Kritik: Saints And Sinners – Heilige und Sünder (IRL 2023)

– gesehen im Rahmen der 80. Filmfestspiele von Venedig 2023, Kritik erstmals zu lesen am 6. September 2023 –

In the Land of Saints and Sinners Liam Neeson

How many people have you killed together?

Es gibt immer wieder diese Festivalüberraschungen, welche man vorab überhaupt nicht auf dem Schirm hat. Robert Lorenz Saints And Sinners – Heilige und Sünder ist jetzt wieder so ein Fall – bis eine Stunde vor dem ersten Screening in Venedig war mir nicht einmal bewusst, dass dieser mit Liam Neeson (96 Hours, Silence), Ciarán Hinds, Colm Meaney und vor allem Kerry Condon (The Banshees of Inisherin) eine fabelhafte irische Darstellerriege zu bieten hat.

Aber gut, Robert Lorenz hat zwar 2021 schon einmal mit Liam Neeson zusammengearbeitet, doch das Resultat (The Marksman) war zum Vergessen. Und Liam Neeson hat obendrein schon seit einigen Jahren keinen brauchbaren Film mehr vorzuweisen und hält seine Karriere nur noch mit billig produzierten, unsinnigen Actionfilmen am Laufen. Saints And Sinners – Heilige und Sünder feierte zudem heute nicht im Wettbewerb des Festivals Premiere, sondern in der Nebensektion Orizzonti Extra. So wirklich wurde meine Neugierde erst entfacht, als der Film begann und mir atemberaubende irische Landschaften dargeboten wurden, wie in Martin McDonaghs bereits erwähnten Meisterwerk The Banshees of Inisherin.

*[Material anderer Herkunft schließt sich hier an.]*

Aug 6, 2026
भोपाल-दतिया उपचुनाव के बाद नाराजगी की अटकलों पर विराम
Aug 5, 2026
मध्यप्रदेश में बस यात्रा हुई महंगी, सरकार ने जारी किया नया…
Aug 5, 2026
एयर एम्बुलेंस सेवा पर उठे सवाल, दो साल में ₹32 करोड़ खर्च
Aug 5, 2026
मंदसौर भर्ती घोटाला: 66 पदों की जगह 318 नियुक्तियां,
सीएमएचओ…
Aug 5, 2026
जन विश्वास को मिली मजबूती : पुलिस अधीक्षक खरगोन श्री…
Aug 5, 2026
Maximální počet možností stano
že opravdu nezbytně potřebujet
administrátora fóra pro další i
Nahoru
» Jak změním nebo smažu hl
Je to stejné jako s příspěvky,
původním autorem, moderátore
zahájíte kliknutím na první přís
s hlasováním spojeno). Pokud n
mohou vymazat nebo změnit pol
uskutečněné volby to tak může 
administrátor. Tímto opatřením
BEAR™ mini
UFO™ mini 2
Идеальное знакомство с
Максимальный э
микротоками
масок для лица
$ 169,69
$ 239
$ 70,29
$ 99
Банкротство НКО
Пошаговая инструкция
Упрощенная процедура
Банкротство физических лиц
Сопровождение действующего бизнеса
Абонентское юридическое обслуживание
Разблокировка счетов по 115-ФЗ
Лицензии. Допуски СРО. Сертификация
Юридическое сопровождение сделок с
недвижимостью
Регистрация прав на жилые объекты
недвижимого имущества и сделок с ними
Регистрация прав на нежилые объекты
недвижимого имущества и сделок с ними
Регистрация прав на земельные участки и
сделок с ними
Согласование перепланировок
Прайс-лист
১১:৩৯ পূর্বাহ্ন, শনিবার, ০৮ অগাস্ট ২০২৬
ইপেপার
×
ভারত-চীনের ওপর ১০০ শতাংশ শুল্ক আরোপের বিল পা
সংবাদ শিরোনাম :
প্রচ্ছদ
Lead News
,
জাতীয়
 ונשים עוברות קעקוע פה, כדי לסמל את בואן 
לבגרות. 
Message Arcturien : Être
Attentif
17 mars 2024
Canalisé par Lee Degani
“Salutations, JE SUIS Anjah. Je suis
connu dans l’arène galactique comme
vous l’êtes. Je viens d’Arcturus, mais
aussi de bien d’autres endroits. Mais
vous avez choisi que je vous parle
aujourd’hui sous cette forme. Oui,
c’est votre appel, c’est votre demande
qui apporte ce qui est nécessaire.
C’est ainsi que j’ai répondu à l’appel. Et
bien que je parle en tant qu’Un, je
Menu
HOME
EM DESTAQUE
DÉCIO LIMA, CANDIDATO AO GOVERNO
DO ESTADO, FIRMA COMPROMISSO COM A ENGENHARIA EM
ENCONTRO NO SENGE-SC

Dieses Mal befindet der irische Unabhängigkeitskonflikt jedoch nicht in der Ferne (der Streit der beiden Freunde in The Banshees of Inisherin wurde mit Absicht auf eine Insel verlagert), sondern wir sind direkt auf dem Festland im Zentrum der Geschehnisse. Dort wird der von Liam Neeson gespielte Auftragskiller Finbar, der in den Ruhestand gehen möchte, (nicht ganz) unfreiwillig in die Auseinandersetzung mit einer rachsüchtigen IRA-Terroristin und ihrer Clique verwickelt, die gerade erst ein blutiges Attentat in Belfast verübt haben.

In the Land of Saints and Sinners

Das Aufeinandertreffen von Liam Neeson und Kerry Condon ergibt einen ganz und gar ungewöhnlichen modernen Western-Charme, situiert im Jahr 1974, als der Konflikt nach wie vor am toben war. Geschrieben ist das zwar eher auf dem Niveau eines B-Movies, doch das wiederum in bester alter Peckinpah-Tradition. Die Rohheit und die tragische Sinnlosigkeit von Gewalt aufzuzeigen, ist eine anspruchsvolle Aufgabe. Robert Lorenz findet jedoch die richtige Balance und vermischt sie geschickt mit irischem Humor sowie einem passenden Score, der auch von Morricone hätte stammen können. Und, ohne zu viel vorwegzunehmen, lässt der von Liam Neeson gespielte Finbar immer wieder Parallelen zu bestimmten Corbucci-Western erkennen.

Erst vor zwei Jahren schilderte Kenneth Branagh das Leben einer Familie in Belfast während des erneuten Aufflammens des Nordirland-Konflikts im Jahre 1969 in einem gleichermaßen persönlichen wie gewöhnlichen Drama. Saints And Sinners – Heilige und Sünder  ist im Vergleich der deutlich bessere Film über die Zerstörung, die Gewalttaten und verlorene Lebensträume während der IRA-Ära und somit nicht nur eine kleine Festivalüberraschung, sondern obendrein Liam Neesons bester Film seit langer Zeit. Das ist zwar noch kein irischer Film auf einer Stufe mit Martin McDonaghs brillanten schwarzen Komödien, dennoch würde ich gerne mehr moderne europäische Western dieser Art sehen.

★★★★★★☆☆

Saints And Sinners – Heilige und Sünder ist ab dem 19. Januar 2024 exklusiv im Amazon Prime Abo* enthalten. Den Trailer würde ich nicht vor dem Film anschauen, da dieser zu viel preisgibt.